■ Activity
Copy out the entries exactly, and wherever a picture appears, leave it out.

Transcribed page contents
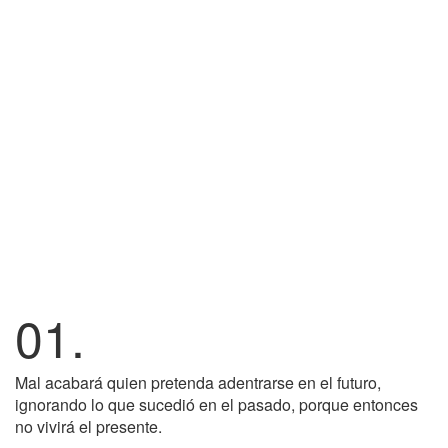
01.
Mal acabará quien pretenda adentrarse en el futuro,
ignorando lo que sucedió en el pasado, porque entonces
no vivirá el presente.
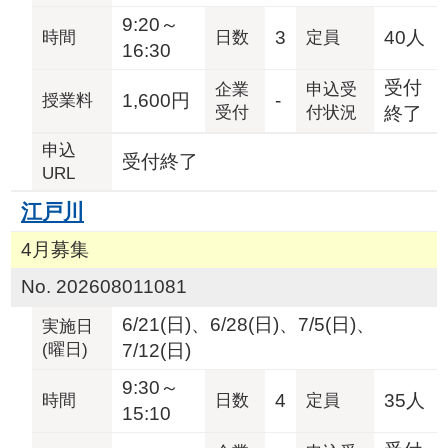
9:20～
3
40人
時間
日数
定員
16:30
受付
企業
申込受
1,600円
-
授業料
受付
付状況
終了
申込
受付終了
URL
江戸川
4月募集
No. 202608011081
6/21(日)、6/28(日)、7/5(日)、
実施日
(曜日)
7/12(日)
9:30～
4
35人
時間
日数
定員
15:10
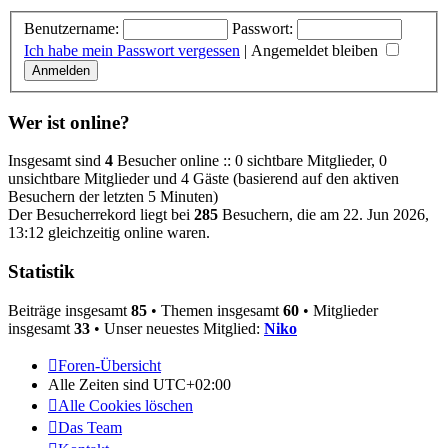
Benutzername:
Passwort:
Ich habe mein Passwort vergessen
|
Angemeldet bleiben
Wer ist online?
Insgesamt sind
4
Besucher online :: 0 sichtbare Mitglieder, 0
unsichtbare Mitglieder und 4 Gäste (basierend auf den aktiven
Besuchern der letzten 5 Minuten)
Der Besucherrekord liegt bei
285
Besuchern, die am 22. Jun 2026,
13:12 gleichzeitig online waren.
Statistik
Beiträge insgesamt
85
• Themen insgesamt
60
• Mitglieder
insgesamt
33
• Unser neuestes Mitglied:
Niko
Foren-Übersicht
Alle Zeiten sind
UTC+02:00
Alle Cookies löschen
Das Team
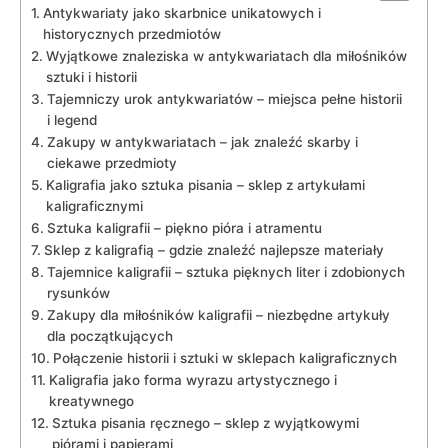
Antykwariaty jako skarbnice ​unikatowych i
historycznych przedmiotów
Wyjątkowe⁤ znaleziska ‌w antykwariatach dla miłośników
‌sztuki i historii
Tajemniczy urok antykwariatów – miejsca ⁤pełne historii
i legend
Zakupy ‌w antykwariatach – jak ‍znaleźć skarby i
ciekawe przedmioty
Kaligrafia jako ⁢sztuka pisania – sklep z ⁣artykułami
kaligraficznymi
Sztuka ‍kaligrafii –⁤ piękno pióra i atramentu
Sklep z kaligrafią – gdzie⁢ znaleźć najlepsze materiały
Tajemnice kaligrafii – sztuka pięknych liter i zdobionych
rysunków
Zakupy⁣ dla miłośników kaligrafii – niezbędne artykuły
dla⁣ początkujących
Połączenie⁣ historii i sztuki w sklepach kaligraficznych
Kaligrafia jako forma wyrazu​ artystycznego i
kreatywnego
Sztuka pisania​ ręcznego – sklep z wyjątkowymi
piórami i ‍papierami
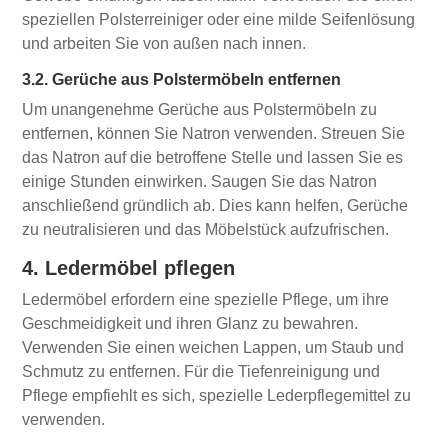
speziellen Polsterreiniger oder eine milde Seifenlösung
und arbeiten Sie von außen nach innen.
3.2. Gerüche aus Polstermöbeln entfernen
Um unangenehme Gerüche aus Polstermöbeln zu
entfernen, können Sie Natron verwenden. Streuen Sie
das Natron auf die betroffene Stelle und lassen Sie es
einige Stunden einwirken. Saugen Sie das Natron
anschließend gründlich ab. Dies kann helfen, Gerüche
zu neutralisieren und das Möbelstück aufzufrischen.
4. Ledermöbel pflegen
Ledermöbel erfordern eine spezielle Pflege, um ihre
Geschmeidigkeit und ihren Glanz zu bewahren.
Verwenden Sie einen weichen Lappen, um Staub und
Schmutz zu entfernen. Für die Tiefenreinigung und
Pflege empfiehlt es sich, spezielle Lederpflegemittel zu
verwenden.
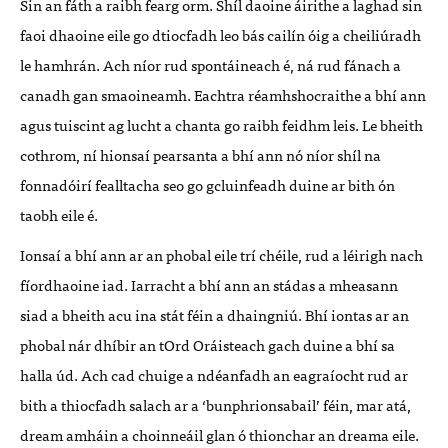
Sin an fáth a raibh fearg orm. Shíl daoine áirithe a laghad sin
faoi dhaoine eile go dtiocfadh leo bás cailín óig a cheiliúradh
le hamhrán. Ach níor rud spontáineach é, ná rud fánach a
canadh gan smaoineamh. Eachtra réamhshocraithe a bhí ann
agus tuiscint ag lucht a chanta go raibh feidhm leis. Le bheith
cothrom, ní hionsaí pearsanta a bhí ann nó níor shíl na
fonnadóirí fealltacha seo go gcluinfeadh duine ar bith ón
taobh eile é.
Ionsaí a bhí ann ar an phobal eile trí chéile, rud a léirigh nach
fíordhaoine iad. Iarracht a bhí ann an stádas a mheasann
siad a bheith acu ina stát féin a dhaingniú. Bhí iontas ar an
phobal nár dhíbir an tOrd Oráisteach gach duine a bhí sa
halla úd. Ach cad chuige a ndéanfadh an eagraíocht rud ar
bith a thiocfadh salach ar a ‘bunphrionsabail’ féin, mar atá,
dream amháin a choinneáil glan ó thionchar an dreama eile.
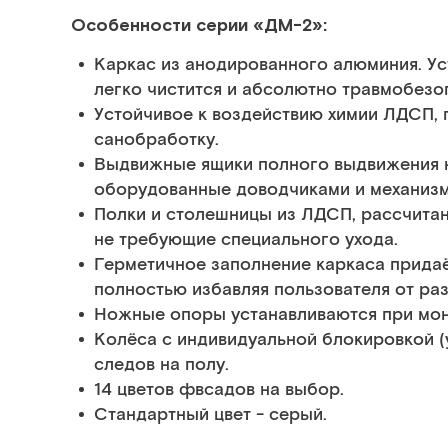
Особенности серии «ДМ-2»:
Каркас из анодированного алюминия. Уст
легко чистится и абсолютно травмобезо
Устойчивое к воздействию химии ЛДСП,
санобработку.
Выдвижные ящики полного выдвижения 
оборудованные доводчиками и механиз
Полки и столешницы из ЛДСП, рассчитан
не требующие специального ухода.
Герметичное заполнение каркаса придаё
полностью избавляя пользователя от ра
Ножные опоры устанавливаются при мон
Колёса с индивидуальной блокировкой (
следов на полу.
14 цветов фвсадов на выбор.
Стандартный цвет - серый.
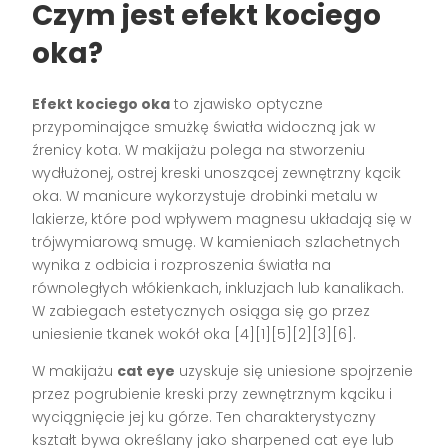
Czym jest efekt kociego
oka?
Efekt kociego oka
to zjawisko optyczne
przypominające smużkę światła widoczną jak w
źrenicy kota. W makijażu polega na stworzeniu
wydłużonej, ostrej kreski unoszącej zewnętrzny kącik
oka. W manicure wykorzystuje drobinki metalu w
lakierze, które pod wpływem magnesu układają się w
trójwymiarową smugę. W kamieniach szlachetnych
wynika z odbicia i rozproszenia światła na
równoległych włókienkach, inkluzjach lub kanalikach.
W zabiegach estetycznych osiąga się go przez
uniesienie tkanek wokół oka [4][1][5][2][3][6].
W makijażu
cat eye
uzyskuje się uniesione spojrzenie
przez pogrubienie kreski przy zewnętrznym kąciku i
wyciągnięcie jej ku górze. Ten charakterystyczny
kształt bywa określany jako sharpened cat eye lub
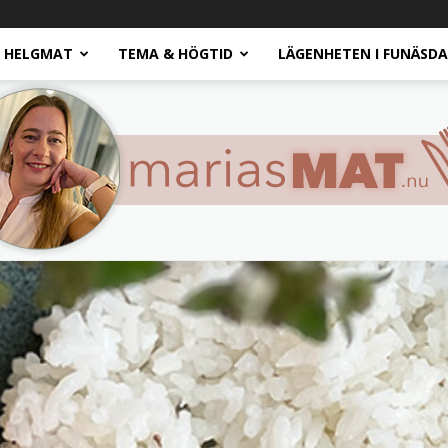
HELGMAT
TEMA & HÖGTID
LÄGENHETEN I FUNÄSD
Marias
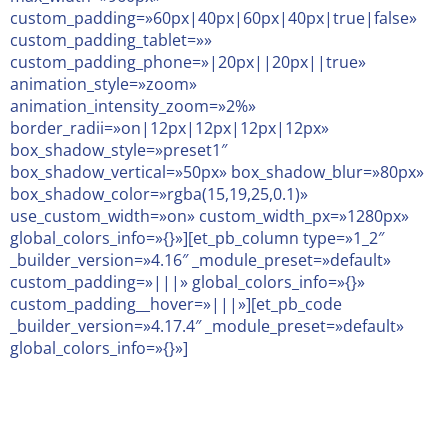
custom_padding=»60px|40px|60px|40px|true|false»
custom_padding_tablet=»»
custom_padding_phone=»|20px||20px||true»
animation_style=»zoom»
animation_intensity_zoom=»2%»
border_radii=»on|12px|12px|12px|12px»
box_shadow_style=»preset1″
box_shadow_vertical=»50px» box_shadow_blur=»80px»
box_shadow_color=»rgba(15,19,25,0.1)»
use_custom_width=»on» custom_width_px=»1280px»
global_colors_info=»{}»][et_pb_column type=»1_2″
_builder_version=»4.16″ _module_preset=»default»
custom_padding=»|||» global_colors_info=»{}»
custom_padding__hover=»|||»][et_pb_code
_builder_version=»4.17.4″ _module_preset=»default»
global_colors_info=»{}»]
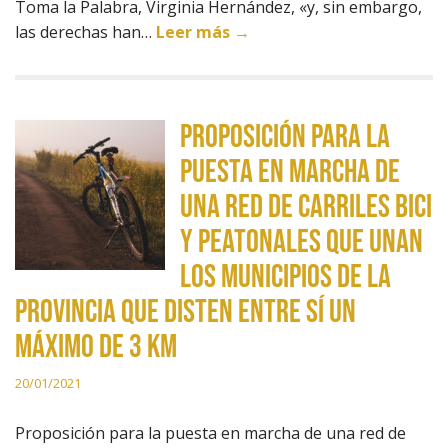
Toma la Palabra, Virginia Hernández, «y, sin embargo,
las derechas han…
Leer más →
Proposición para la
puesta en marcha de
una red de carriles bici
y peatonales que unan
los municipios de la
provincia que disten entre sí un
máximo de 3 km
20/01/2021
Proposición para la puesta en marcha de una red de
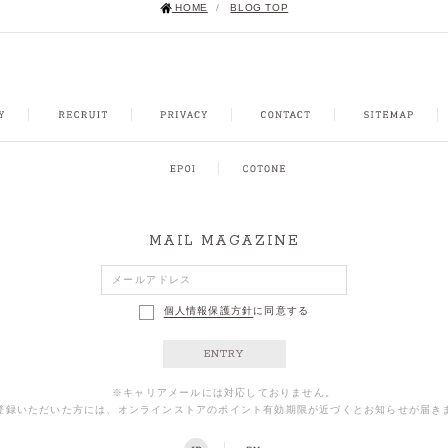
HOME
/
BLOG TOP
NSTAGRAM
MAIL MAGAZINE
個人情報保護方針
に同意する
ENTRY
※キャリアメールには対応しておりません。
登録いただいた方には、オンラインストアのポイント有効期限が近づくとお知らせが届き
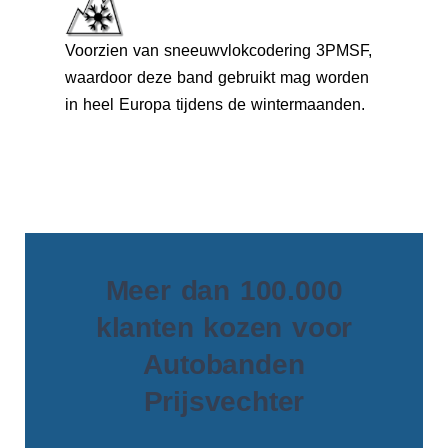
Voorzien van sneeuwvlokcodering 3PMSF,
waardoor deze band gebruikt mag worden
in heel Europa tijdens de wintermaanden.
Meer dan 100.000
klanten kozen voor
Autobanden
Prijsvechter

■ Reply to the task
01.
Mal acabará quien pretenda adentrarse en el futuro,
ignorando lo que sucedió en el pasado, porque entonces
no vivirá el presente.
9:20～
3
40人
時間
日数
定員
16:30
受付
企業
申込受
1,600円
-
授業料
受付
付状況
終了
申込
受付終了
URL
江戸川
4月募集
No. 202608011081
6/21(日)、6/28(日)、7/5(日)、
実施日
(曜日)
7/12(日)
9:30～
4
35人
時間
日数
定員
15:10
Benutzername:
Passwort:
Ich habe mein Passwort vergessen
|
Angemeldet bleiben
Wer ist online?
Insgesamt sind
4
Besucher online :: 0 sichtbare Mitglieder, 0
unsichtbare Mitglieder und 4 Gäste (basierend auf den aktiven
Besuchern der letzten 5 Minuten)
Der Besucherrekord liegt bei
285
Besuchern, die am 22. Jun 2026,
13:12 gleichzeitig online waren.
Statistik
Beiträge insgesamt
85
• Themen insgesamt
60
• Mitglieder
insgesamt
33
• Unser neuestes Mitglied:
Niko
Foren-Übersicht
Alle Zeiten sind
UTC+02:00
Alle Cookies löschen
Das Team
Antykwariaty jako skarbnice ​unikatowych i
historycznych przedmiotów
Wyjątkowe⁤ znaleziska ‌w antykwariatach dla miłośników
‌sztuki i historii
Tajemniczy urok antykwariatów – miejsca ⁤pełne historii
i legend
Zakupy ‌w antykwariatach – jak ‍znaleźć skarby i
ciekawe przedmioty
Kaligrafia jako ⁢sztuka pisania – sklep z ⁣artykułami
kaligraficznymi
Sztuka ‍kaligrafii –⁤ piękno pióra i atramentu
Sklep z kaligrafią – gdzie⁢ znaleźć najlepsze materiały
Tajemnice kaligrafii – sztuka pięknych liter i zdobionych
rysunków
Zakupy⁣ dla miłośników kaligrafii – niezbędne artykuły
dla⁣ początkujących
Połączenie⁣ historii i sztuki w sklepach kaligraficznych
Kaligrafia jako forma wyrazu​ artystycznego i
kreatywnego
Sztuka pisania​ ręcznego – sklep z wyjątkowymi
piórami i ‍papierami
speziellen Polsterreiniger oder eine milde Seifenlösung
und arbeiten Sie von außen nach innen.
3.2. Gerüche aus Polstermöbeln entfernen
Um unangenehme Gerüche aus Polstermöbeln zu
entfernen, können Sie Natron verwenden. Streuen Sie
das Natron auf die betroffene Stelle und lassen Sie es
einige Stunden einwirken. Saugen Sie das Natron
anschließend gründlich ab. Dies kann helfen, Gerüche
zu neutralisieren und das Möbelstück aufzufrischen.
4. Ledermöbel pflegen
Ledermöbel erfordern eine spezielle Pflege, um ihre
Geschmeidigkeit und ihren Glanz zu bewahren.
Verwenden Sie einen weichen Lappen, um Staub und
Schmutz zu entfernen. Für die Tiefenreinigung und
Pflege empfiehlt es sich, spezielle Lederpflegemittel zu
verwenden.
Sin an fáth a raibh fearg orm. Shíl daoine áirithe a laghad sin
faoi dhaoine eile go dtiocfadh leo bás cailín óig a cheiliúradh
le hamhrán. Ach níor rud spontáineach é, ná rud fánach a
canadh gan smaoineamh. Eachtra réamhshocraithe a bhí ann
agus tuiscint ag lucht a chanta go raibh feidhm leis. Le bheith
cothrom, ní hionsaí pearsanta a bhí ann nó níor shíl na
fonnadóirí fealltacha seo go gcluinfeadh duine ar bith ón
taobh eile é.
Ionsaí a bhí ann ar an phobal eile trí chéile, rud a léirigh nach
fíordhaoine iad. Iarracht a bhí ann an stádas a mheasann
siad a bheith acu ina stát féin a dhaingniú. Bhí iontas ar an
phobal nár dhíbir an tOrd Oráisteach gach duine a bhí sa
halla úd. Ach cad chuige a ndéanfadh an eagraíocht rud ar
bith a thiocfadh salach ar a ‘bunphrionsabail’ féin, mar atá,
dream amháin a choinneáil glan ó thionchar an dreama eile.
Особенности серии «ДМ-2»:
Каркас из анодированного алюминия. Уст
легко чистится и абсолютно травмобезо
Устойчивое к воздействию химии ЛДСП,
санобработку.
Выдвижные ящики полного выдвижения 
оборудованные доводчиками и механиз
Полки и столешницы из ЛДСП, рассчитан
не требующие специального ухода.
Герметичное заполнение каркаса придаё
полностью избавляя пользователя от ра
Ножные опоры устанавливаются при мон
Колёса с индивидуальной блокировкой (
следов на полу.
14 цветов фвсадов на выбор.
Стандартный цвет - серый.
Czym jest efekt kociego
oka?
Efekt kociego oka
to zjawisko optyczne
przypominające smużkę światła widoczną jak w
źrenicy kota. W makijażu polega na stworzeniu
wydłużonej, ostrej kreski unoszącej zewnętrzny kącik
oka. W manicure wykorzystuje drobinki metalu w
lakierze, które pod wpływem magnesu układają się w
trójwymiarową smugę. W kamieniach szlachetnych
wynika z odbicia i rozproszenia światła na
równoległych włókienkach, inkluzjach lub kanalikach.
W zabiegach estetycznych osiąga się go przez
uniesienie tkanek wokół oka [4][1][5][2][3][6].
W makijażu
cat eye
uzyskuje się uniesione spojrzenie
przez pogrubienie kreski przy zewnętrznym kąciku i
wyciągnięcie jej ku górze. Ten charakterystyczny
kształt bywa określany jako sharpened cat eye lub
HELGMAT
TEMA & HÖGTID
LÄGENHETEN I FUNÄSD
Marias
custom_padding=»60px|40px|60px|40px|true|false»
custom_padding_tablet=»»
custom_padding_phone=»|20px||20px||true»
animation_style=»zoom»
animation_intensity_zoom=»2%»
border_radii=»on|12px|12px|12px|12px»
box_shadow_style=»preset1″
box_shadow_vertical=»50px» box_shadow_blur=»80px»
box_shadow_color=»rgba(15,19,25,0.1)»
use_custom_width=»on» custom_width_px=»1280px»
global_colors_info=»{}»][et_pb_column type=»1_2″
_builder_version=»4.16″ _module_preset=»default»
custom_padding=»|||» global_colors_info=»{}»
custom_padding__hover=»|||»][et_pb_code
_builder_version=»4.17.4″ _module_preset=»default»
global_colors_info=»{}»]
Toma la Palabra, Virginia Hernández, «y, sin embargo,
las derechas han…
Leer más →
Proposición para la
puesta en marcha de
una red de carriles bici
y peatonales que unan
los municipios de la
provincia que disten entre sí un
máximo de 3 km
20/01/2021
Proposición para la puesta en marcha de una red de
HOME
/
BLOG TOP
NSTAGRAM
MAIL MAGAZINE
個人情報保護方針
に同意する
ENTRY
※キャリアメールには対応しておりません。
登録いただいた方には、オンラインストアのポイント有効期限が近づくとお知らせが届き
Voorzien van sneeuwvlokcodering 3PMSF,
waardoor deze band gebruikt mag worden
in heel Europa tijdens de wintermaanden.
Meer dan 100.000
klanten kozen voor
Autobanden
Prijsvechter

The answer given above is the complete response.